EXERCISE DESCRIPTION: Reproduce the listing exactly. Omit pictures.

DATA RECORDS:
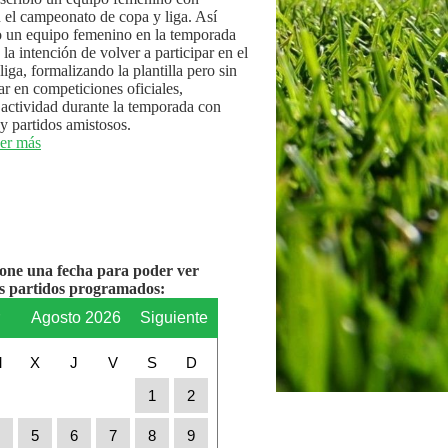
n el campeonato de copa y liga. Así
 un equipo femenino en la temporada
la intención de volver a participar en el
iga, formalizando la plantilla pero sin
par en competiciones oficiales,
actividad durante la temporada con
y partidos amistosos.
er más
ione una fecha para poder ver
os partidos programados:
r
Agosto 2026
Siguiente
M
X
J
V
S
D
1
2
4
5
6
7
8
9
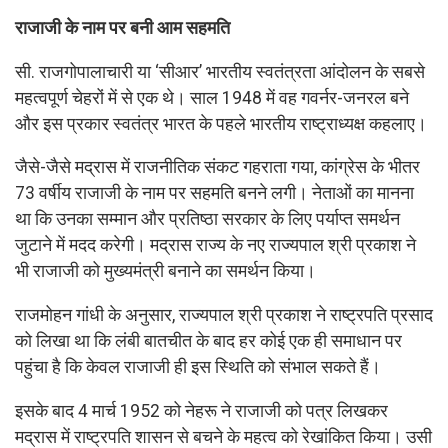
राजाजी के नाम पर बनी आम सहमति
सी. राजगोपालाचारी या ‘सीआर’ भारतीय स्वतंत्रता आंदोलन के सबसे
महत्वपूर्ण चेहरों में से एक थे। साल 1948 में वह गवर्नर-जनरल बने
और इस प्रकार स्वतंत्र भारत के पहले भारतीय राष्ट्राध्यक्ष कहलाए।
जैसे-जैसे मद्रास में राजनीतिक संकट गहराता गया, कांग्रेस के भीतर
73 वर्षीय राजाजी के नाम पर सहमति बनने लगी। नेताओं का मानना
था कि उनका सम्मान और प्रतिष्ठा सरकार के लिए पर्याप्त समर्थन
जुटाने में मदद करेगी। मद्रास राज्य के नए राज्यपाल श्री प्रकाश ने
भी राजाजी को मुख्यमंत्री बनाने का समर्थन किया।
राजमोहन गांधी के अनुसार, राज्यपाल श्री प्रकाश ने राष्ट्रपति प्रसाद
को लिखा था कि लंबी बातचीत के बाद हर कोई एक ही समाधान पर
पहुंचा है कि केवल राजाजी ही इस स्थिति को संभाल सकते हैं।
इसके बाद 4 मार्च 1952 को नेहरू ने राजाजी को पत्र लिखकर
मद्रास में राष्ट्रपति शासन से बचने के महत्व को रेखांकित किया। उसी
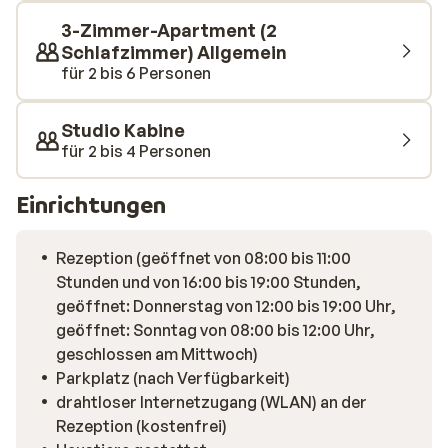
3-Zimmer-Apartment (2
Schlafzimmer) Allgemein
für 2 bis 6 Personen
Studio Kabine
für 2 bis 4 Personen
Einrichtungen
Rezeption (geöffnet von 08:00 bis 11:00
Stunden und von 16:00 bis 19:00 Stunden,
geöffnet: Donnerstag von 12:00 bis 19:00 Uhr,
geöffnet: Sonntag von 08:00 bis 12:00 Uhr,
geschlossen am Mittwoch)
Parkplatz (nach Verfügbarkeit)
drahtloser Internetzugang (WLAN) an der
Rezeption (kostenfrei)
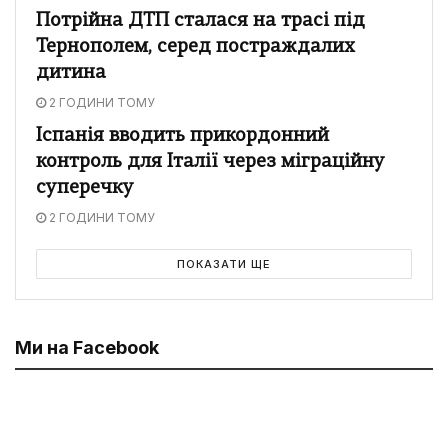
Потрійна ДТП сталася на трасі під
Тернополем, серед постраждалих
дитина
2 ГОДИНИ ТОМУ
Іспанія вводить прикордонний
контроль для Італії через міграційну
суперечку
2 ГОДИНИ ТОМУ
ПОКАЗАТИ ЩЕ
Ми на Facebook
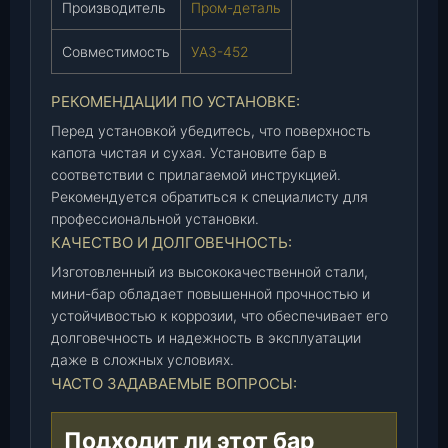
Производитель
Пром-деталь
д
е
Совместимость
УАЗ-452
т
а
РЕКОМЕНДАЦИИ ПО УСТАНОВКЕ:
л
ь
Перед установкой убедитесь, что поверхность
капота чистая и сухая. Установите бар в
)
соответствии с прилагаемой инструкцией.
,
Рекомендуется обратиться к специалисту для
ш
профессиональной установки.
т
КАЧЕСТВО И ДОЛГОВЕЧНОСТЬ:
.
Изготовленный из высококачественной стали,
мини-бар обладает повышенной прочностью и
устойчивостью к коррозии, что обеспечивает его
долговечность и надежность в эксплуатации
даже в сложных условиях.
ЧАСТО ЗАДАВАЕМЫЕ ВОПРОСЫ:
Подходит ли этот бар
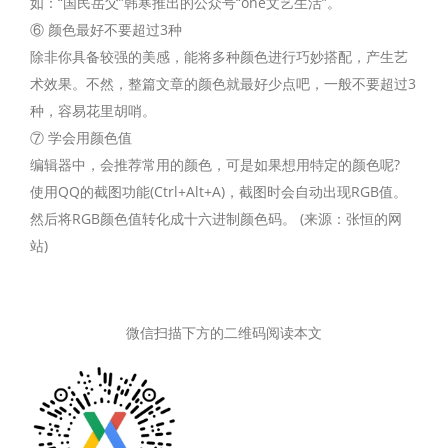
如：“国民岳父”韩寒推出的公众号“one文艺生活”。
⑥ 颜色最好不要超过3种
除非你具备较强的美感，能将多种颜色进行巧妙搭配，产生艺
术效果。不然，整篇文章的颜色就最好少点吧，一般不要超过3
种，容易花里胡哨。
⑦ 学会用颜色值
编辑器中，会推荐常用的颜色，可是如果想用特定的颜色呢?
使用QQ的截图功能(Ctrl+Alt+A)，截图时会自动出现RGB值。
然后将RGB颜色值转化成十六进制颜色码。 (来源：张恒的网
站)
微信扫描下方的二维码阅读本文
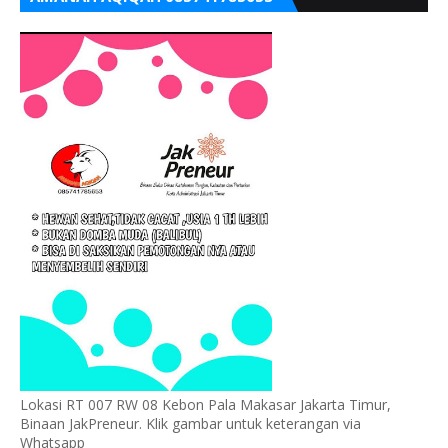
Lokasi RT 007 RW 08 Kebon Pala Makasar Jakarta Timur,
Binaan JakPreneur. Klik gambar untuk keterangan via
Whatsapp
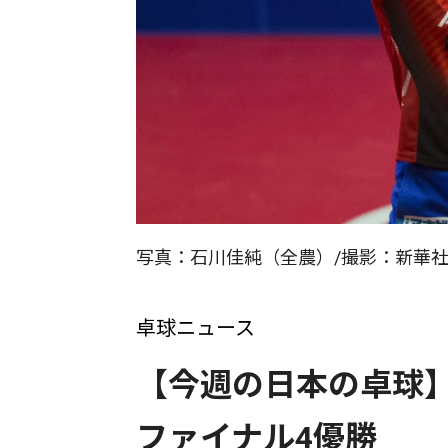
写真：石川佳純（全農）/撮影：新華社
卓球ニュース
【今週の日本の卓球
ファイナル4優勝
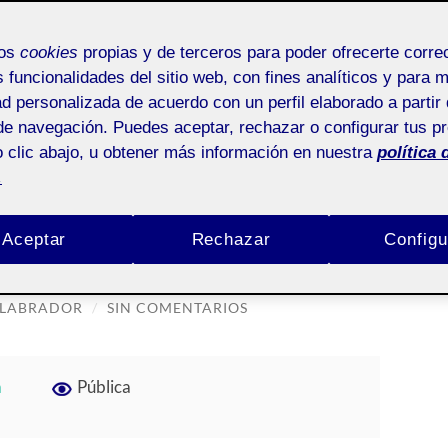
mos
cookies
propias y de terceros para poder ofrecerte corr
s funcionalidades del sitio web, con fines analíticos y para 
ad personalizada de acuerdo con un perfil elaborado a partir 
IFOLIO:
20222
de navegación. Puedes aceptar, rechazar o configurar tus p
 clic abajo, u obtener más información en nuestra
política 
20222
.
 entrega parcial
Aceptar
Rechazar
Configu
 LABRADOR
/
SIN COMENTARIOS
a
Pública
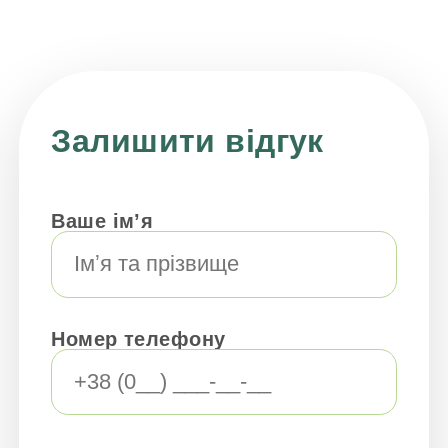
Залишити відгук
Ваше імʼя
Номер телефону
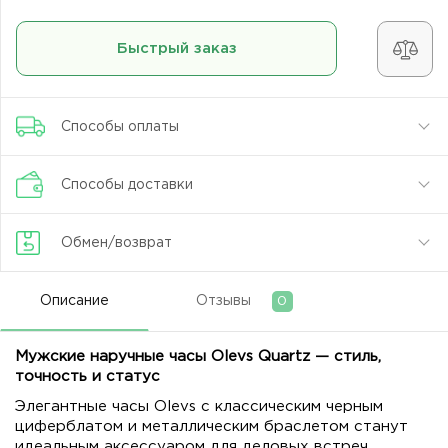
Быстрый заказ
Способы оплаты
Способы доставки
Обмен/возврат
Описание
Отзывы
0
Мужские наручные часы Olevs Quartz — стиль,
точность и статус
Элегантные часы Olevs с классическим черным
циферблатом и металлическим браслетом станут
идеальным аксессуаром для деловых встреч,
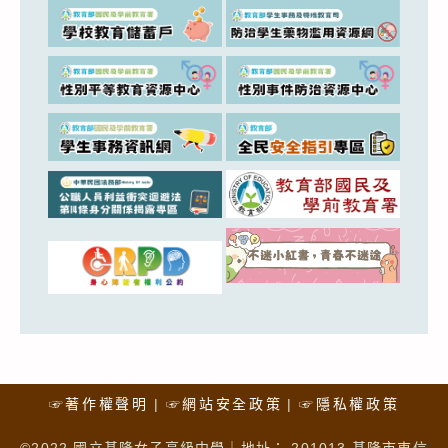
☞著作權聲明
☞網站安全政策
☞隱私權政策
©2022 國立基隆女子高級中學｜地址： 201013 基隆市東信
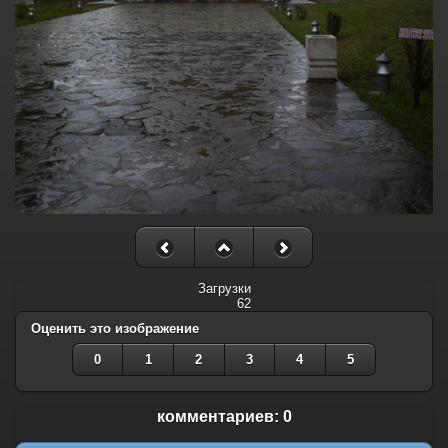
Загрузки
62
Оценить это изображение
0
1
2
3
4
5
комментариев: 0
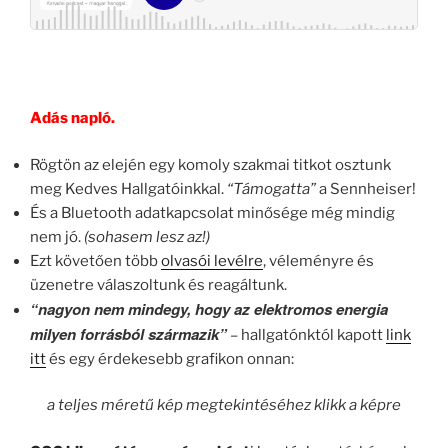
Adás napló.
Rögtön az elején egy komoly szakmai titkot osztunk
meg Kedves Hallgatóinkkal.
“Támogatta”
a Sennheiser!
És a Bluetooth adatkapcsolat minősége még mindig
nem jó.
(sohasem lesz az!)
Ezt követően több
olvasói levélre
, véleményre és
üzenetre válaszoltunk és reagáltunk.
“nagyon nem mindegy, hogy az elektromos energia
milyen forrásból származik”
– hallgatónktól kapott
link
itt
és egy érdekesebb grafikon onnan:
a teljes méretű kép megtekintéséhez klikk a képre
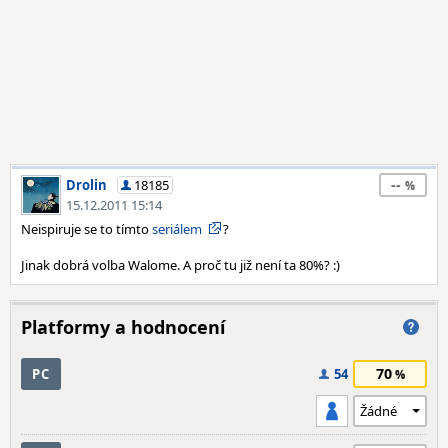
--
Drolin
18185
15.12.2011 15:14
Neispiruje se to tímto
seriálem
?
Jinak dobrá volba Walome. A proč tu již není ta 80%? :)
Platformy a hodnocení
70
PC
54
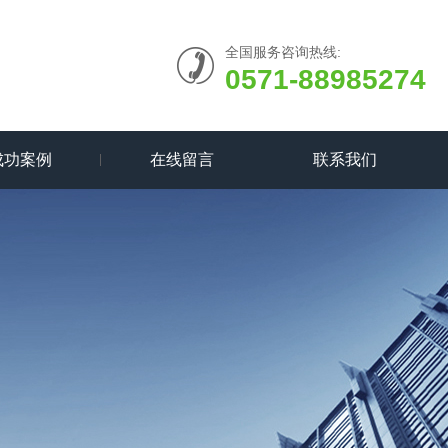
全国服务咨询热线:
0571-88985274
成功案例
在线留言
联系我们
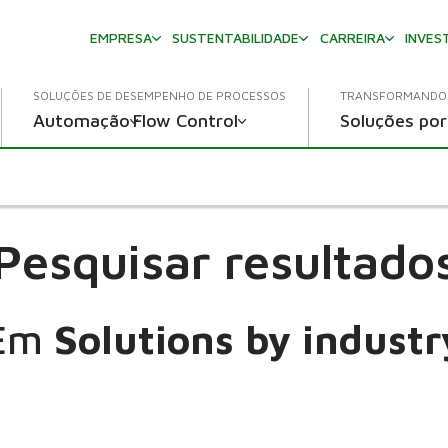
EMPRESA
SUSTENTABILIDADE
CARREIRA
INVES
SOLUÇÕES DE DESEMPENHO DE PROCESSOS
TRANSFORMANDO 
Automação
Flow Control
Soluções por
Pesquisar resultado
Em
Solutions by industr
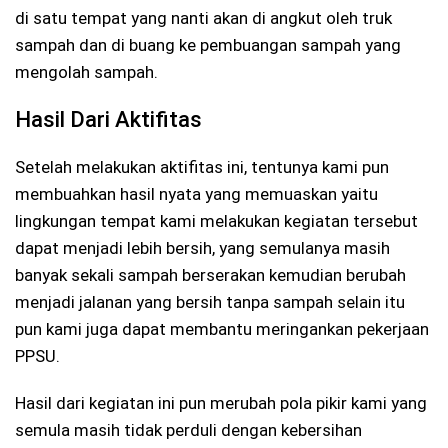
di satu tempat yang nanti akan di angkut oleh truk
sampah dan di buang ke pembuangan sampah yang
mengolah sampah.
Hasil Dari Aktifitas
Setelah melakukan aktifitas ini, tentunya kami pun
membuahkan hasil nyata yang memuaskan yaitu
lingkungan tempat kami melakukan kegiatan tersebut
dapat menjadi lebih bersih, yang semulanya masih
banyak sekali sampah berserakan kemudian berubah
menjadi jalanan yang bersih tanpa sampah selain itu
pun kami juga dapat membantu meringankan pekerjaan
PPSU.
Hasil dari kegiatan ini pun merubah pola pikir kami yang
semula masih tidak perduli dengan kebersihan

RESPONSE TO THIS EXERCISE:
n el campeonato de copa y liga. Así
 un equipo femenino en la temporada
la intención de volver a participar en el
iga, formalizando la plantilla pero sin
par en competiciones oficiales,
actividad durante la temporada con
y partidos amistosos.
er más
ione una fecha para poder ver
os partidos programados:
r
Agosto 2026
Siguiente
M
X
J
V
S
D
1
2
4
5
6
7
8
9
राजाजी के नाम पर बनी आम सहमति
सी. राजगोपालाचारी या ‘सीआर’ भारतीय स्वतंत्रता आंदोलन के सबसे
महत्वपूर्ण चेहरों में से एक थे। साल 1948 में वह गवर्नर-जनरल बने
और इस प्रकार स्वतंत्र भारत के पहले भारतीय राष्ट्राध्यक्ष कहलाए।
जैसे-जैसे मद्रास में राजनीतिक संकट गहराता गया, कांग्रेस के भीतर
73 वर्षीय राजाजी के नाम पर सहमति बनने लगी। नेताओं का मानना
था कि उनका सम्मान और प्रतिष्ठा सरकार के लिए पर्याप्त समर्थन
जुटाने में मदद करेगी। मद्रास राज्य के नए राज्यपाल श्री प्रकाश ने
भी राजाजी को मुख्यमंत्री बनाने का समर्थन किया।
राजमोहन गांधी के अनुसार, राज्यपाल श्री प्रकाश ने राष्ट्रपति प्रसाद
को लिखा था कि लंबी बातचीत के बाद हर कोई एक ही समाधान पर
पहुंचा है कि केवल राजाजी ही इस स्थिति को संभाल सकते हैं।
इसके बाद 4 मार्च 1952 को नेहरू ने राजाजी को पत्र लिखकर
मद्रास में राष्ट्रपति शासन से बचने के महत्व को रेखांकित किया। उसी
3-Zimmer-Apartment (2
Schlafzimmer) Allgemein
für 2 bis 6 Personen
Studio Kabine
für 2 bis 4 Personen
Einrichtungen
Rezeption (geöffnet von 08:00 bis 11:00
Stunden und von 16:00 bis 19:00 Stunden,
geöffnet: Donnerstag von 12:00 bis 19:00 Uhr,
geöffnet: Sonntag von 08:00 bis 12:00 Uhr,
geschlossen am Mittwoch)
Parkplatz (nach Verfügbarkeit)
drahtloser Internetzugang (WLAN) an der
Rezeption (kostenfrei)
Потрійна ДТП сталася на трасі під
Тернополем, серед постраждалих
дитина
2 ГОДИНИ ТОМУ
Іспанія вводить прикордонний
контроль для Італії через міграційну
суперечку
2 ГОДИНИ ТОМУ
ПОКАЗАТИ ЩЕ
Ми на Facebook
Производитель
Пром-деталь
д
е
Совместимость
УАЗ-452
т
а
РЕКОМЕНДАЦИИ ПО УСТАНОВКЕ:
л
ь
Перед установкой убедитесь, что поверхность
капота чистая и сухая. Установите бар в
)
соответствии с прилагаемой инструкцией.
,
Рекомендуется обратиться к специалисту для
ш
профессиональной установки.
т
КАЧЕСТВО И ДОЛГОВЕЧНОСТЬ:
.
Изготовленный из высококачественной стали,
мини-бар обладает повышенной прочностью и
устойчивостью к коррозии, что обеспечивает его
долговечность и надежность в эксплуатации
даже в сложных условиях.
ЧАСТО ЗАДАВАЕМЫЕ ВОПРОСЫ:
Подходит ли этот бар
如：“国民岳父”韩寒推出的公众号“one文艺生活”。
⑥ 颜色最好不要超过3种
除非你具备较强的美感，能将多种颜色进行巧妙搭配，产生艺
术效果。不然，整篇文章的颜色就最好少点吧，一般不要超过3
种，容易花里胡哨。
⑦ 学会用颜色值
编辑器中，会推荐常用的颜色，可是如果想用特定的颜色呢?
使用QQ的截图功能(Ctrl+Alt+A)，截图时会自动出现RGB值。
然后将RGB颜色值转化成十六进制颜色码。 (来源：张恒的网
站)
微信扫描下方的二维码阅读本文
Lokasi RT 007 RW 08 Kebon Pala Makasar Jakarta Timur,
Binaan JakPreneur. Klik gambar untuk keterangan via
Whatsapp
写真：石川佳純（全農）/撮影：新華社
卓球ニュース
【今週の日本の卓球
ファイナル4優勝
mos
cookies
propias y de terceros para poder ofrecerte corr
s funcionalidades del sitio web, con fines analíticos y para 
ad personalizada de acuerdo con un perfil elaborado a partir 
IFOLIO:
20222
de navegación. Puedes aceptar, rechazar o configurar tus p
 clic abajo, u obtener más información en nuestra
política 
20222
.
 entrega parcial
Aceptar
Rechazar
Configu
 LABRADOR
/
SIN COMENTARIOS
a
Pública
Залишити відгук
Ваше імʼя
Номер телефону
Быстрый заказ
Способы оплаты
Способы доставки
Обмен/возврат
Описание
Отзывы
0
Мужские наручные часы Olevs Quartz — стиль,
точность и статус
Элегантные часы Olevs с классическим черным
циферблатом и металлическим браслетом станут
идеальным аксессуаром для деловых встреч,
☞著作權聲明
☞網站安全政策
☞隱私權政策
©2022 國立基隆女子高級中學｜地址： 201013 基隆市東信
Загрузки
62
Оценить это изображение
0
1
2
3
4
5
комментариев: 0
Adás napló.
Rögtön az elején egy komoly szakmai titkot osztunk
meg Kedves Hallgatóinkkal.
“Támogatta”
a Sennheiser!
És a Bluetooth adatkapcsolat minősége még mindig
nem jó.
(sohasem lesz az!)
Ezt követően több
olvasói levélre
, véleményre és
üzenetre válaszoltunk és reagáltunk.
“nagyon nem mindegy, hogy az elektromos energia
milyen forrásból származik”
– hallgatónktól kapott
link
itt
és egy érdekesebb grafikon onnan:
a teljes méretű kép megtekintéséhez klikk a képre
--
Drolin
18185
15.12.2011 15:14
Neispiruje se to tímto
seriálem
?
Jinak dobrá volba Walome. A proč tu již není ta 80%? :)
Platformy a hodnocení
70
PC
54
全国服务咨询热线:
0571-88985274
成功案例
在线留言
联系我们
EMPRESA
SUSTENTABILIDADE
CARREIRA
INVES
SOLUÇÕES DE DESEMPENHO DE PROCESSOS
TRANSFORMANDO 
Automação
Flow Control
Soluções por
Pesquisar resultado
Em
Solutions by industr
di satu tempat yang nanti akan di angkut oleh truk
sampah dan di buang ke pembuangan sampah yang
mengolah sampah.
Hasil Dari Aktifitas
Setelah melakukan aktifitas ini, tentunya kami pun
membuahkan hasil nyata yang memuaskan yaitu
lingkungan tempat kami melakukan kegiatan tersebut
dapat menjadi lebih bersih, yang semulanya masih
banyak sekali sampah berserakan kemudian berubah
menjadi jalanan yang bersih tanpa sampah selain itu
pun kami juga dapat membantu meringankan pekerjaan
PPSU.
Hasil dari kegiatan ini pun merubah pola pikir kami yang
semula masih tidak perduli dengan kebersihan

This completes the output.